● What is being asked
Check the entries below and say how many lines include the word "более". No other text is wanted.

··· Source records ···

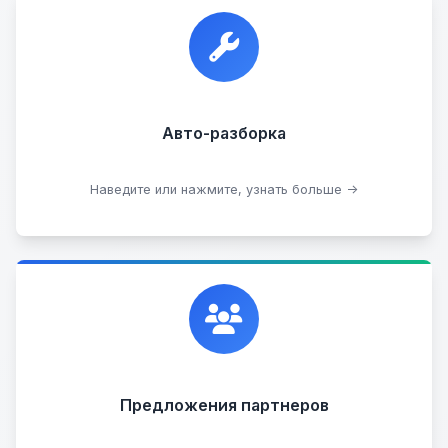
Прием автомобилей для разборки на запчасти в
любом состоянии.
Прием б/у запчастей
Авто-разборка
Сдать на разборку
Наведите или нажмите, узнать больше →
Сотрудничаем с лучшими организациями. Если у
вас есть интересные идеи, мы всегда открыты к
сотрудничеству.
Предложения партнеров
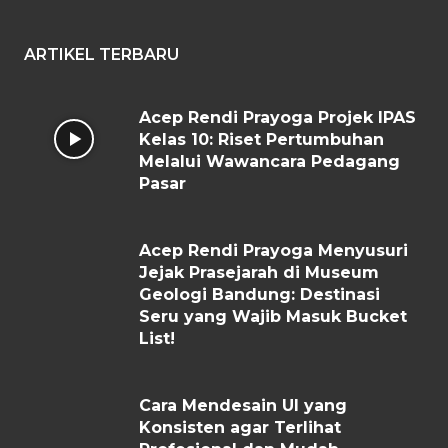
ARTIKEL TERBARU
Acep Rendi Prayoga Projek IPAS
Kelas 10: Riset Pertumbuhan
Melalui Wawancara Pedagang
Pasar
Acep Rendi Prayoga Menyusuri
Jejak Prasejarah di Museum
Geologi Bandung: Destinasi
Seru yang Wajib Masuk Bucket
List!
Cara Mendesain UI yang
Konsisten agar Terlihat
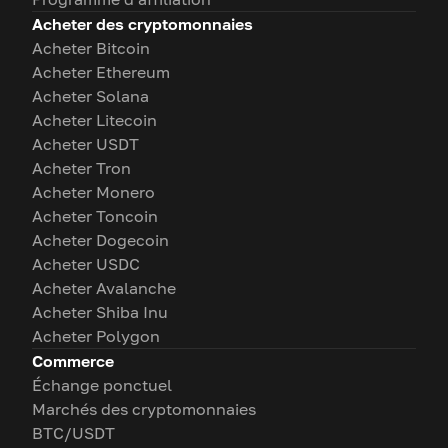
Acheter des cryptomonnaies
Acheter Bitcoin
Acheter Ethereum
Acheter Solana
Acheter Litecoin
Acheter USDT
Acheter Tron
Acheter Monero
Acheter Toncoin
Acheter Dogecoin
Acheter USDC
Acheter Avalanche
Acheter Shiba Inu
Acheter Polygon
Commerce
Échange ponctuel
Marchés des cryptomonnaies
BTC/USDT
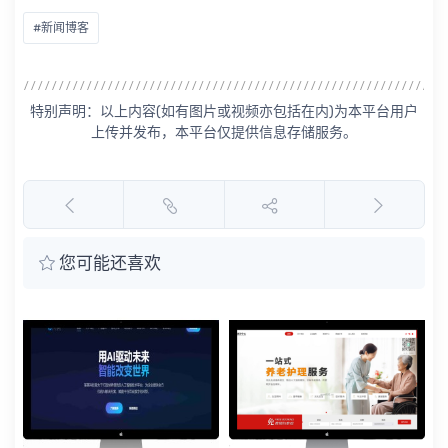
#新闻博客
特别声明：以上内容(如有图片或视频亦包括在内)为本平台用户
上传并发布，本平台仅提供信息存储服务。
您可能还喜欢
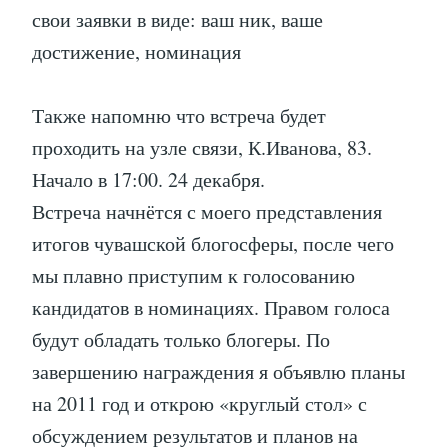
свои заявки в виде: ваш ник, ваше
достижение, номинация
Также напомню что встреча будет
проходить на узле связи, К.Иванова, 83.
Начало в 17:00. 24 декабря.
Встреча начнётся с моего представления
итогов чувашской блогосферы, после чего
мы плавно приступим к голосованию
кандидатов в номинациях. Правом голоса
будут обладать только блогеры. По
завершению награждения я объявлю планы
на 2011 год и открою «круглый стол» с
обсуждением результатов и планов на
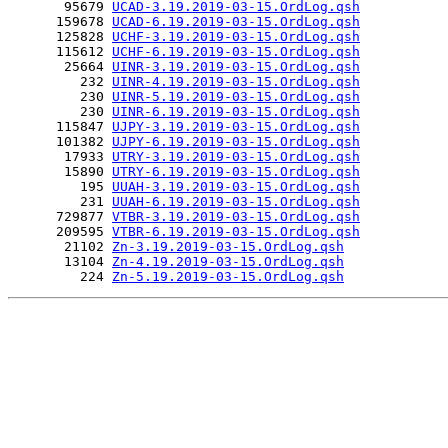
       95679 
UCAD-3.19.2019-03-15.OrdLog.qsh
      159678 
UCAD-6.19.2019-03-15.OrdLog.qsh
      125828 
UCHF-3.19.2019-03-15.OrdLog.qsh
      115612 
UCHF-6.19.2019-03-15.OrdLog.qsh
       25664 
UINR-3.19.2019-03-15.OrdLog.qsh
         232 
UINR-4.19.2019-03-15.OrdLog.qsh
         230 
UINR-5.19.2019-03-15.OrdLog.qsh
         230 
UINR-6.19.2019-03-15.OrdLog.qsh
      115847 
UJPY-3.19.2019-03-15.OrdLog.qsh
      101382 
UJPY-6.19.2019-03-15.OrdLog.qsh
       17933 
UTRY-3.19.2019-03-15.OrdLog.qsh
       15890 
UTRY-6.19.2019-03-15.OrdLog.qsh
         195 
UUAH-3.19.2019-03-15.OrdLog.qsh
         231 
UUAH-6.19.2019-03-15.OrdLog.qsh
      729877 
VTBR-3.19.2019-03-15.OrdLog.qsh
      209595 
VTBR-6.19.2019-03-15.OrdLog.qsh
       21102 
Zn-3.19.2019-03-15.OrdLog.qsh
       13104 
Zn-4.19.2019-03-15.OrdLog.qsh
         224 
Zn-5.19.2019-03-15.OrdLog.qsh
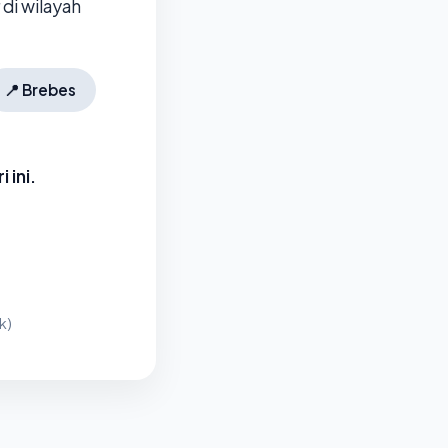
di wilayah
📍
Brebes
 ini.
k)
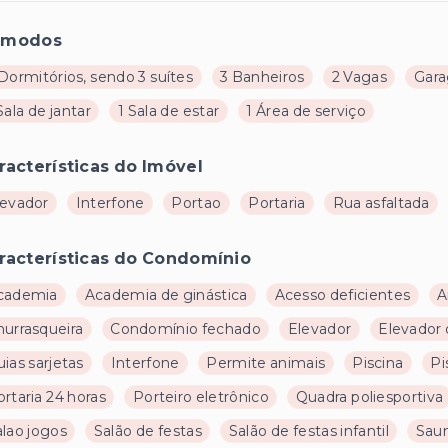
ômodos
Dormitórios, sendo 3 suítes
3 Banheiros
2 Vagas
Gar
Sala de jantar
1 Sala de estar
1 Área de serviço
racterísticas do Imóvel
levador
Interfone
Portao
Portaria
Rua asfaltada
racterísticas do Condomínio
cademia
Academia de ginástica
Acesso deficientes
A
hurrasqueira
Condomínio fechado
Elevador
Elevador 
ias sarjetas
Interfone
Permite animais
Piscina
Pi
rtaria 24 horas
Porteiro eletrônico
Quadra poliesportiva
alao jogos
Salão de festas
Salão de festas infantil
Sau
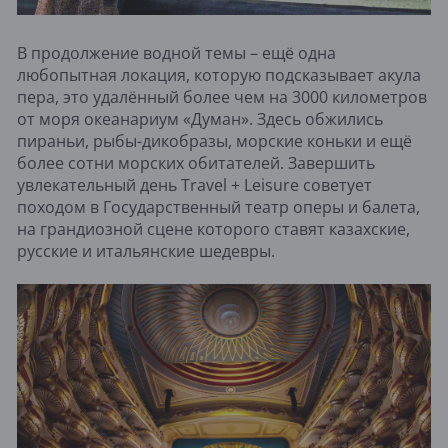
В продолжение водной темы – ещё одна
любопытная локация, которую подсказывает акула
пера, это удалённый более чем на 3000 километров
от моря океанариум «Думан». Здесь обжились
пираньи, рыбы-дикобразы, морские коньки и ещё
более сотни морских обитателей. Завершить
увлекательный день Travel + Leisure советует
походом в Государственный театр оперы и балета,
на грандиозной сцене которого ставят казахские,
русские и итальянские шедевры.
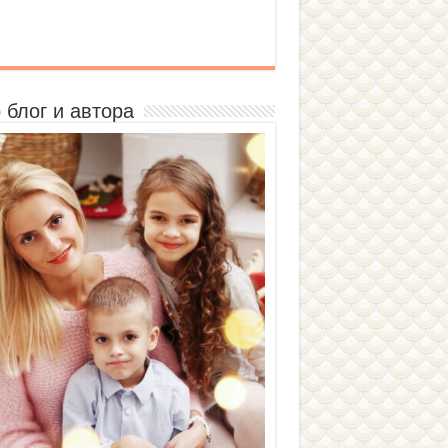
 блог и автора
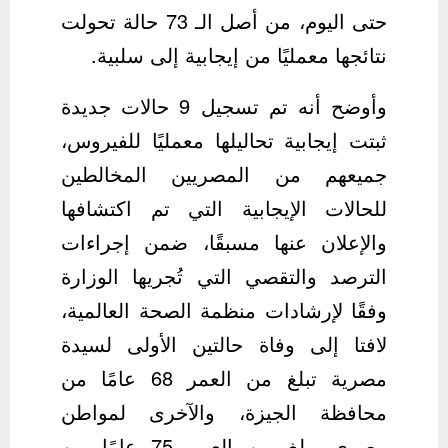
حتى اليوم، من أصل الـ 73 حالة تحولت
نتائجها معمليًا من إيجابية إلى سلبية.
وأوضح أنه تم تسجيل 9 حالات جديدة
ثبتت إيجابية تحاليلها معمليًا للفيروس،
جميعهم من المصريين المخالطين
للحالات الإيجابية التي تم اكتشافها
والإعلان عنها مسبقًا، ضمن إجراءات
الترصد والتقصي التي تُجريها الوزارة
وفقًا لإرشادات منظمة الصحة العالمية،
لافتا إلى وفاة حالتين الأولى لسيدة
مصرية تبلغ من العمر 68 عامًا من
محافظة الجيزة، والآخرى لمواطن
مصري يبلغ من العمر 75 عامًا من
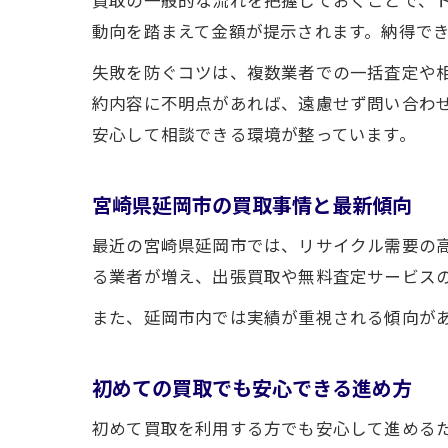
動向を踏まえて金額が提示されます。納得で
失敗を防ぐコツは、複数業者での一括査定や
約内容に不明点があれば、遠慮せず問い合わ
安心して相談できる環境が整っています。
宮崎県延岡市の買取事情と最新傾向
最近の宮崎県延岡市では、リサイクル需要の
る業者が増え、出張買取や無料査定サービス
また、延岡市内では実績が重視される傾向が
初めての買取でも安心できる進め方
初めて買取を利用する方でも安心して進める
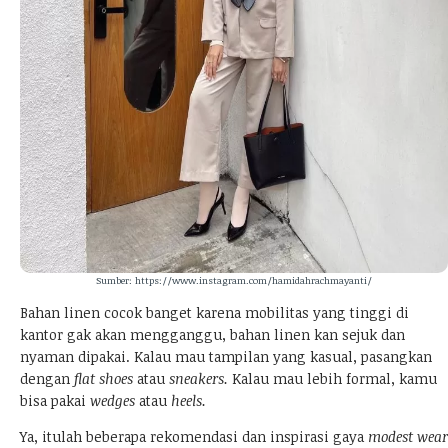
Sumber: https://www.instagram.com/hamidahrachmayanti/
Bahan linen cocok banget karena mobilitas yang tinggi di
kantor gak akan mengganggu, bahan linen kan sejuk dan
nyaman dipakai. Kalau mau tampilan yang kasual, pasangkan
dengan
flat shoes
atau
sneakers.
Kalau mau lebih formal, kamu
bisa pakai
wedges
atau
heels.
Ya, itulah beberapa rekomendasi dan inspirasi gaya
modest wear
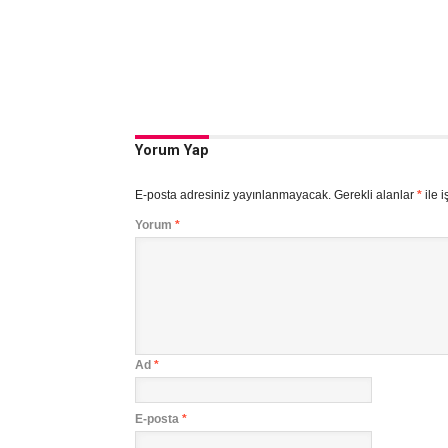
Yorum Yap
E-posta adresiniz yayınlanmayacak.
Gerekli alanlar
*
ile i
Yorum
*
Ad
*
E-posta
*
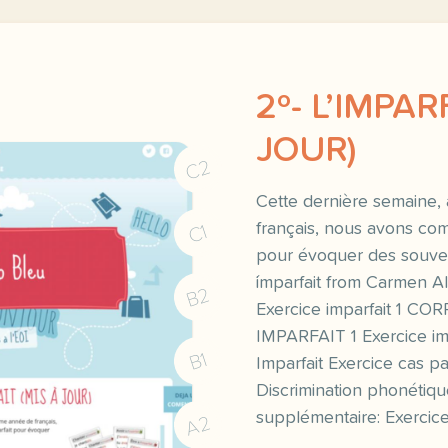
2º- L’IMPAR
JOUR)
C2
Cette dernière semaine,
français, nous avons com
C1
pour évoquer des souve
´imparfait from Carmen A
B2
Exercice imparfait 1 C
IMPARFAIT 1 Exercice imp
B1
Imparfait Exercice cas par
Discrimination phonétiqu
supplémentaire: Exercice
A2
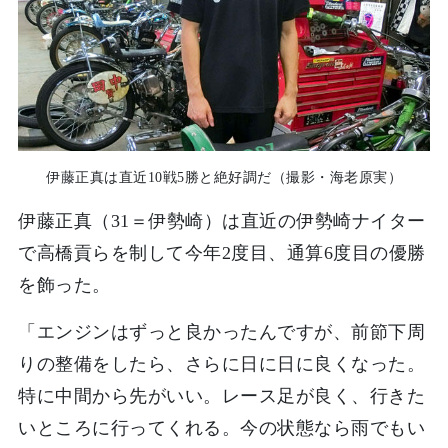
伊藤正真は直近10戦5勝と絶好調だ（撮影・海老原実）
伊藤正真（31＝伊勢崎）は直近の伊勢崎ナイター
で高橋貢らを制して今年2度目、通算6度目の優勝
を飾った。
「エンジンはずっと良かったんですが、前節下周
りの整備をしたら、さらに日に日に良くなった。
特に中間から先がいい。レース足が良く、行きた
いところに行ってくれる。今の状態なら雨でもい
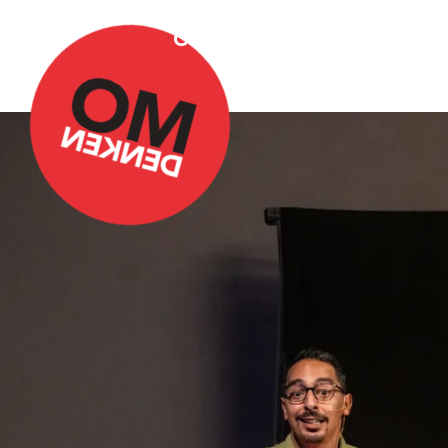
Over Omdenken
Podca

···

● Your solution
2